PROBLEM DESCRIPTION
Would you retype the listing below word for word, without any of its pictures?

SOURCE DATA
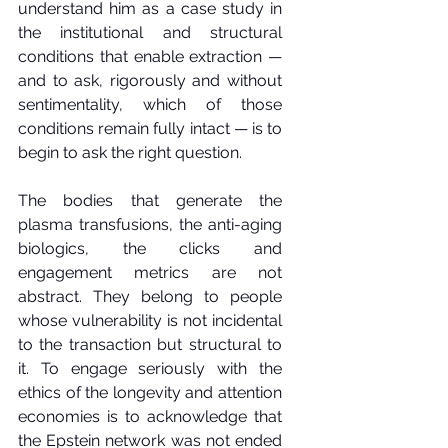
understand him as a case study in 
the institutional and structural 
conditions that enable extraction — 
and to ask, rigorously and without 
sentimentality, which of those 
conditions remain fully intact — is to 
begin to ask the right question.
The bodies that generate the 
plasma transfusions, the anti-aging 
biologics, the clicks and 
engagement metrics are not 
abstract. They belong to people 
whose vulnerability is not incidental 
to the transaction but structural to 
it. To engage seriously with the 
ethics of the longevity and attention 
economies is to acknowledge that 
the Epstein network was not ended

ANSWER BELOW
understand him as a case study in 
the institutional and structural 
conditions that enable extraction — 
and to ask, rigorously and without 
sentimentality, which of those 
conditions remain fully intact — is to 
begin to ask the right question.
The bodies that generate the 
plasma transfusions, the anti-aging 
biologics, the clicks and 
engagement metrics are not 
abstract. They belong to people 
whose vulnerability is not incidental 
to the transaction but structural to 
it. To engage seriously with the 
ethics of the longevity and attention 
economies is to acknowledge that 
the Epstein network was not ended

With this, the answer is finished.